Blending Technologies in Second Language Classrooms

Reviewed by Beatriz Martín Marchante
Universitat Politècnica de València, Spain

https://doi.org/10.4995/eurocall.2018.11813

 

Blending Technologies in Second Language Classrooms

Don Hinkelman

Palgrave Macmillan

2018

386 pages

https://www.palgrave.com/gp/book/9781137536853

As a professor at Sapporo Gakuin University, Don Hinkelman´s work explores teaching English as a Foreign Language (EFL) and intercultural communication. He was awarded Best Moodle Innovation of 2014: Video Assessment Module. Now, we are able to read his latest book, Blending Technologies in Second Language Classrooms (2018). Divided into 12 well-referenced chapters, each one including a summary, this timely work offers a panoramic view of blended methodology. Of special interest is the postlude where we find a number of final reflections on some of the fundamental issues developed throughout the book, as well as on the future of teaching. The chapters deal with major topics in the field of Blended Learning (BL) and successfully fulfill the objective of the study by presenting updated pedagogical methodology and providing useful strategies to teachers and researchers.

Chapter 1 traces the advances in BL. Considerations such as its purpose, as well as issues relating to multimodality, appropriateness, and sustainability are explained here. Understanding learning technologies is the focus of chapter 2, in which performance and the six dimensions of such technologies (actions, timing, grouping, spaces, texts, and tools) are well described.

The author continues to elucidate the evolution of language pedagogy in chapter 3 by revisiting the learning process. He uses the term “metaphor” to review learning as instruction, acquisition and socialization, as well as discussing the role and centrality of the environment in which learning takes place. Here, Hinkelman raises the question of whether learning ecology can unite language-learning metaphors leading to an “ecological paradigm of technology”.

Chapter 4 explores the designs for blended language learning and considers blended environments as hybrid. Social media, flipped classroom, learner analytics, visible learning, quantified self, virtual assistant, as well as disruptive innovation elements are also dealt with here. Throughout these pages, the content ranges from task design to professional development benchmarks.

Chapter 5 addresses strategies for language learning: flipped teaching, from single media to multimedia texts, synchronous and asynchronous activities and gamification. Notwithstanding, and worthwhile noting, the author does not ignore paper assessment, face-to-face assessment and online assessment.

In chapters 7 and 8 the principles of research and action research in blended environments are discussed. Moreover, blended environments are approached from an ethnographic perspective, an often criticized research method which the author redeems and defends in chapter 9.

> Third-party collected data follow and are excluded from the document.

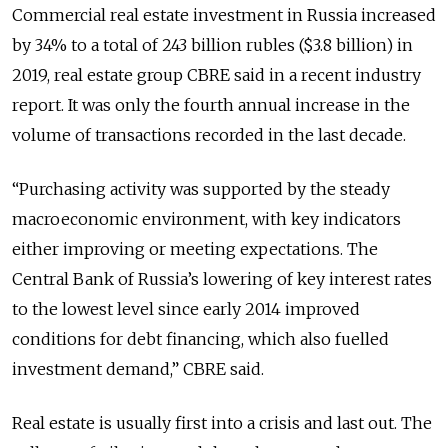
Commercial real estate investment in Russia increased
by 34% to a total of 243 billion rubles ($3.8 billion) in
2019, real estate group CBRE said in a recent industry
report. It was only the fourth annual increase in the
volume of transactions recorded in the last decade.
“Purchasing activity was supported by the steady
macroeconomic environment, with key indicators
either improving or meeting expectations. The
Central Bank of Russia’s lowering of key interest rates
to the lowest level since early 2014 improved
conditions for debt financing, which also fuelled
investment demand,” CBRE said.
Real estate is usually first into a crisis and last out. The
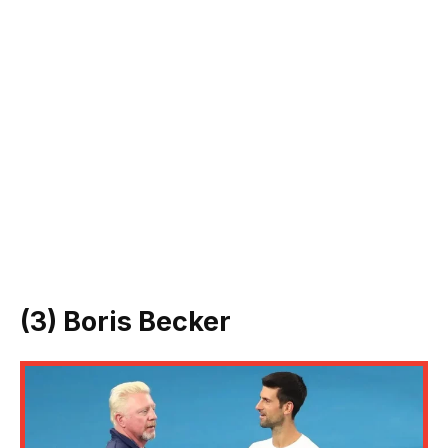
(3) Boris Becker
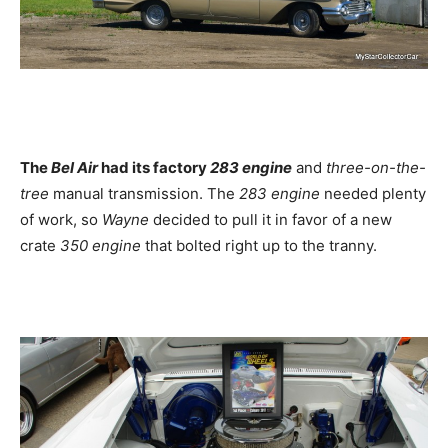
The
Bel Air
had its factory
283 engine
and
three-on-the-
tree
manual transmission. The
283 engine
needed plenty
of work, so
Wayne
decided to pull it in favor of a new
crate
350 engine
that bolted right up to the tranny.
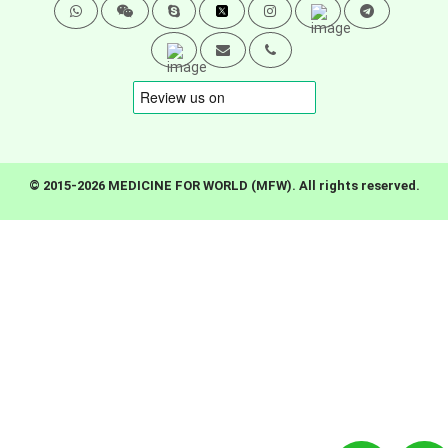
© 2015-2026 MEDICINE FOR WORLD (MFW). All rights reserved.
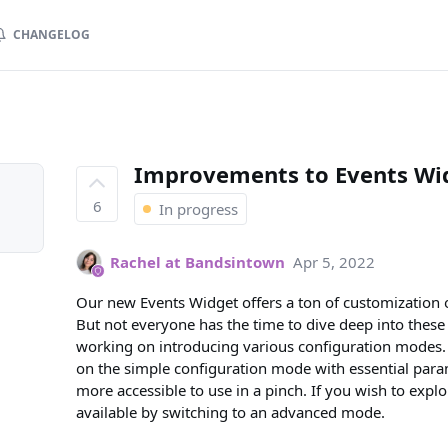
CHANGELOG
Improvements to Events Wid
6
In progress
Rachel at Bandsintown
Apr 5, 2022
Our new Events Widget offers a ton of customization o
But not everyone has the time to dive deep into these 
working on introducing various configuration modes. 
on the simple configuration mode with essential param
more accessible to use in a pinch. If you wish to expl
available by switching to an advanced mode.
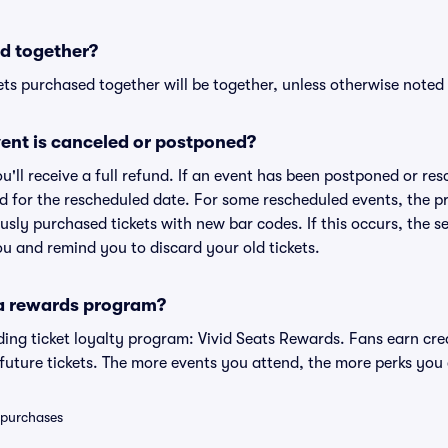
d together?
ts purchased together will be together, unless otherwise noted i
ent is canceled or postponed?
ou'll receive a full refund. If an event has been postponed or re
lid for the rescheduled date. For some rescheduled events, the p
iously purchased tickets with new bar codes. If this occurs, the se
you and remind you to discard your old tickets.
 a rewards program?
eading ticket loyalty program: Vivid Seats Rewards. Fans earn cr
uture tickets. The more events you attend, the more perks you
0 purchases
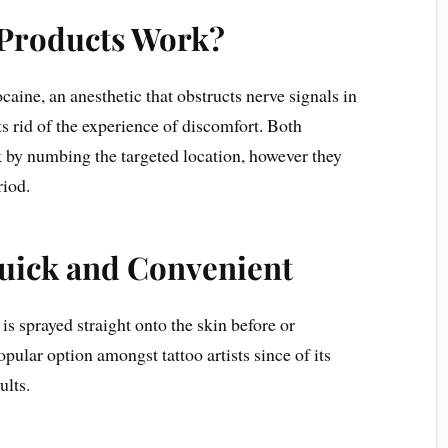
Products Work?
aine, an anesthetic that obstructs nerve signals in
ts rid of the experience of discomfort. Both
by numbing the targeted location, however they
riod.
uick and Convenient
is sprayed straight onto the skin before or
popular option amongst tattoo artists since of its
ults.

Chapter 10 deals with blended technologies in practice. This chapter will be of specific interest to teachers, who will find the explanations of some techniques and activities very constructive. Some of the activities covered include carouselling, where learners give micro presentations and their partners record them on a mobile phone so as to later discuss the performance according to a rubric, quiz-game based classroom response systems such as Kahoot!, an example of formative assessment to force reading and vocabulary use. Video assessment with papers and LMS rubrics are also dealt with.

Chapters 11 and 12 are devoted to the explanation of blended language lessons and blended language programs in practice. Researchers in this field will learn from the author´s experience, since the results he observed were not always satisfactory regarding the pedagogical effectiveness of these programs. Despite this, the author posits possible explanations for the unexpected performance in some cases.

To sum up, this book represents an excellent contribution to the field for EFL teaching and learning. The writer shows, quite in line with Goffman (1974), how much has been done in this area of research from the diverse perspectives of teachers, administrators, and researchers. Hinkelman's writing allows the reader to easily follow the evolution of BL beyond Computer Assisted Language Learning to its establishment as a paradigm within Second Language Teaching and Second Language Acquisition. Constituting a new perspective on BL, the book explains in an enlightening, logical, and coherent way, how this new model combines communicative and Task Based Language Teaching principles, integrating new roles and concepts such as “ICTs ecology”. What differentiates this book from others in the field is that it is not limited to the study of BL in the classroom but also covers research and curricular design, thus achieving a global vision of the construct. At a time when teachers seem to have chosen the "no method" option, it would seem that this trend has been surpassed by the inevitable presence of Blended Learning, which, according to Hinkelman, is the new future of learning.

 

Reference

Goffman, E. (1974). Frame Analysis: An Essay on the Organization of Experience. New York: Harper & Row.